The CLC students are enrolled in basic reading to improve their comprehension, vocabulary, and navigate college textbooks. They’re challenged and are moving forward.
“Some students in college reading courses may lack the persistence to earn a degree,” she said. “Nevertheless, their quality of life is improved by what they do learn.”
Bedard’s students are required to read to a group of children at the Early Care and Childhood Education Center on the Brainerd campus. Sessions engage the critical thinking skills enhanced by listening, observing — and reading. As each classmate reads, the others fill out a 15-point evaluation sheet.
“Comprehension occurs the same way in pre-schoolers as it does in college students,” Bedard said, “so ‘grading’ classmates reinforces the process.”
They’re asked to weigh in on voice volume, clarity, pauses to maintain each child’s attention, and a follow-up discussion period with the children about what they just heard.
“It’s such a great feeling to be around the kids,” said Jessica Teague of Little Falls. “They always put a smile on your face.”
Teague and Jayme Reynolds, Deerwood, individually in front of their classmates, read aloud from a favorite children’s book to a dozen youngsters surrounded by the “big kids.”
Both said it was hard for them to speak in front of a large group for the first time. But the pre-schoolers loved it. Teague even received an invitation to one girl’s fourth birthday party.
“The admiration affirms the self-worth of college people,” said Bedard.
“The kids really jumped into the activity. I liked reading to them,” said Reynolds.
“It was amusing to interact,” said DeShawn Creque of St. Thomas, Virgin Islands. “I had a fun experience with Cooper. He was fun to hang with.”
For her developmental reading course Bedard applies assorted findings from the 20 different courses she has taught. From one she developed called “Thinking, Learning and Communicating” she meshes the goal of personal empowerment.
Two-year community and technical colleges like CLC are “open access” institutions, meaning that anyone with a high school diploma or GED can be admitted.
Developmental reading has grown as more college students entering college did not anticipate and prepare for college throughout high school. Students out of high school for a year or so also may have lost skills they once had mastered.
Last fall 14 percent of new enrolling freshmen at CLC needed Reading I, the five-credit developmental course Bedard and Cynthia Bunting teach this fall. And 30 percent needed Reading II, the second-level developmental course to equip college learners.
Nationally, 70 percent of developmental reading students don’t complete the course. At CLC, Bedard estimated about 50 percent make it.
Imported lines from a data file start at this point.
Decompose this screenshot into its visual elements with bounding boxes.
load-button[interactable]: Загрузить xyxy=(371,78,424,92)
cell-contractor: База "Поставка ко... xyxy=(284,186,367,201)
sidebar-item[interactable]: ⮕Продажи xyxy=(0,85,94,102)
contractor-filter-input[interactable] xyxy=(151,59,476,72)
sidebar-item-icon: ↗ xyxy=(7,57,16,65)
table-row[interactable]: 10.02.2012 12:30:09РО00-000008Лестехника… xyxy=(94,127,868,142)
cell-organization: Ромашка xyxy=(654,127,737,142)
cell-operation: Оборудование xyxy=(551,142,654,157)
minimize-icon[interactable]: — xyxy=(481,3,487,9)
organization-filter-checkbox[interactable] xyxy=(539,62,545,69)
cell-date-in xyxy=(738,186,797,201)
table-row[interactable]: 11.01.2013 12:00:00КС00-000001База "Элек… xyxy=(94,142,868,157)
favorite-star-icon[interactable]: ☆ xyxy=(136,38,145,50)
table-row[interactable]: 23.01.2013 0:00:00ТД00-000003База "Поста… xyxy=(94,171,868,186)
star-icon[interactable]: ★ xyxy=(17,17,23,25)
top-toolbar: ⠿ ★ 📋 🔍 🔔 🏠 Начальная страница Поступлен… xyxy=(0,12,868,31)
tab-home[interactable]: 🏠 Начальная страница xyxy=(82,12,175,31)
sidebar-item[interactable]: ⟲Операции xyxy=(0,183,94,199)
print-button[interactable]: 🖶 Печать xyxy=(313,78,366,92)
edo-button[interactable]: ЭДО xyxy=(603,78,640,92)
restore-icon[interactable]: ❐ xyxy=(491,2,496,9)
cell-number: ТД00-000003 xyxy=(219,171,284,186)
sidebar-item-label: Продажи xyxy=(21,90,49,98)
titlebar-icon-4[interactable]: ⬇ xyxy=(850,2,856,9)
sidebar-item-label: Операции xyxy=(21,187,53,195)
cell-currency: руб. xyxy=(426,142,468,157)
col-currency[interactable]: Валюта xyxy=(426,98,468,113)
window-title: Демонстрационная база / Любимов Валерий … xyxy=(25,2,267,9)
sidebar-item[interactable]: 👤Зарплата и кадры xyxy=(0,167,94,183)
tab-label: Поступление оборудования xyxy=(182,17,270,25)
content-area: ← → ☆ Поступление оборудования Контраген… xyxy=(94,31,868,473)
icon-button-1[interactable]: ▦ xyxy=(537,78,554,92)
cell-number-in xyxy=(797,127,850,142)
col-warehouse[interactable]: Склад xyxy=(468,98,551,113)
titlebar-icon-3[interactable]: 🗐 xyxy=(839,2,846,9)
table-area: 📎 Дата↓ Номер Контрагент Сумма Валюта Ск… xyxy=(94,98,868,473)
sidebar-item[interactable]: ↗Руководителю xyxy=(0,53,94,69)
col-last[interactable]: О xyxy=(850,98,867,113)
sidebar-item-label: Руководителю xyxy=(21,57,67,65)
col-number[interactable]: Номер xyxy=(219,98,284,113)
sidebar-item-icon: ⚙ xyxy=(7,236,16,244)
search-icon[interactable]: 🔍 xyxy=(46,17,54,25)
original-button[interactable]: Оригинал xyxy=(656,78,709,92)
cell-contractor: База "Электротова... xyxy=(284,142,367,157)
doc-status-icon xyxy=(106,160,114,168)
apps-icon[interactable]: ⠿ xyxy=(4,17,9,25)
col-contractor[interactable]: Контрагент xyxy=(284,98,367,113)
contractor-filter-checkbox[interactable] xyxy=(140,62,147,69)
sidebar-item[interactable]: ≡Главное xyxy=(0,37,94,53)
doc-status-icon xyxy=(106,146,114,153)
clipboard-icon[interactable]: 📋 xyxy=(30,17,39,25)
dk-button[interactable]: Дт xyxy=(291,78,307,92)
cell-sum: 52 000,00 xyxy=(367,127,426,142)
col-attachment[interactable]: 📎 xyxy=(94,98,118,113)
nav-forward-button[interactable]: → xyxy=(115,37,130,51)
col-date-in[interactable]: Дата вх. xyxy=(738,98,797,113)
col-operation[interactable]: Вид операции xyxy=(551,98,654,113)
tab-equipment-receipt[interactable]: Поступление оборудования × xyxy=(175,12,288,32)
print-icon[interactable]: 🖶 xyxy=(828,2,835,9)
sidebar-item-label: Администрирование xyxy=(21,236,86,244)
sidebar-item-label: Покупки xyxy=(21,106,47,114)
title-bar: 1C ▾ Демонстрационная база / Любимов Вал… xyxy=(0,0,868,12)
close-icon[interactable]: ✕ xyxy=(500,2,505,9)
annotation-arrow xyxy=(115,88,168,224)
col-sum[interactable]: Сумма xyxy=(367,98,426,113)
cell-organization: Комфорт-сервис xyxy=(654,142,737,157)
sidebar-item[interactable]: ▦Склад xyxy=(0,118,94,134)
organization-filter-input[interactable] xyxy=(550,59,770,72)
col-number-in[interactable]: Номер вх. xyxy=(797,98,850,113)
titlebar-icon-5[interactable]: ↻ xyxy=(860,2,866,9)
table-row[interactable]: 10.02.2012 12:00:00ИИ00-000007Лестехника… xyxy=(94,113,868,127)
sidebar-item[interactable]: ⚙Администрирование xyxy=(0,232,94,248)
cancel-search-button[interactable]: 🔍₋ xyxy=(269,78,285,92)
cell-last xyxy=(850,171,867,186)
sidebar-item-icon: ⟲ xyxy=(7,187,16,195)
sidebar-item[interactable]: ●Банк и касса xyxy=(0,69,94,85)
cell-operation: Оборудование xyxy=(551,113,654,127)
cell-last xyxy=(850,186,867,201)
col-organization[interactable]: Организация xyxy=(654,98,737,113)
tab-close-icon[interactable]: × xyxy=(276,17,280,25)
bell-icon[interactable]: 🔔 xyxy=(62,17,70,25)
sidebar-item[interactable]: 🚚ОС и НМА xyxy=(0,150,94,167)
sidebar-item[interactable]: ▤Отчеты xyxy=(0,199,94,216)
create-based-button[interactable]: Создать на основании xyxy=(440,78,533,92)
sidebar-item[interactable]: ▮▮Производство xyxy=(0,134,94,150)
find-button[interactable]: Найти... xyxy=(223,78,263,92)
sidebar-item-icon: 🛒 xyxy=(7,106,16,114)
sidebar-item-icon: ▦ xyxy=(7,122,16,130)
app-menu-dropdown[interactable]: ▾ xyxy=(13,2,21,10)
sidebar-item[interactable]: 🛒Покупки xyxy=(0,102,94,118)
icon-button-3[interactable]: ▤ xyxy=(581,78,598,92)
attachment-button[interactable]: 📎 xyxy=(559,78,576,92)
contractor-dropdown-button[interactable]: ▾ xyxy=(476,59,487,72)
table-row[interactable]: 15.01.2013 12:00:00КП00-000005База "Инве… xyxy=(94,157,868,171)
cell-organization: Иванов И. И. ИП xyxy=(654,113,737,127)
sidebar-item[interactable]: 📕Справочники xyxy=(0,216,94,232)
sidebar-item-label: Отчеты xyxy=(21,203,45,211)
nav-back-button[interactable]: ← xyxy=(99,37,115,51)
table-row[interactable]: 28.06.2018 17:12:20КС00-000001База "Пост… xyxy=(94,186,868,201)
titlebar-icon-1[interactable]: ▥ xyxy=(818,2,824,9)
“These students may have stayed in the class long enough to understand the value and process of reading to children. If so, there’s a chance that the multi-generational illiteracy/poverty cycle can be broken for the children, even if it wasn’t for the parents.”
CLC and a majority of the other 31 MnSCU colleges and universities give trial placement tests to 10th- and 11th-grade students so they have time to improve their college preparation.
While many are surprised at the number of students requiring developmental education in math or reading at all institutions, Bedard urges people to start where they are and move forward. “The only real mistake is doing nothing at all,” she said. “Everything else has the potential to be a significant educational experience.”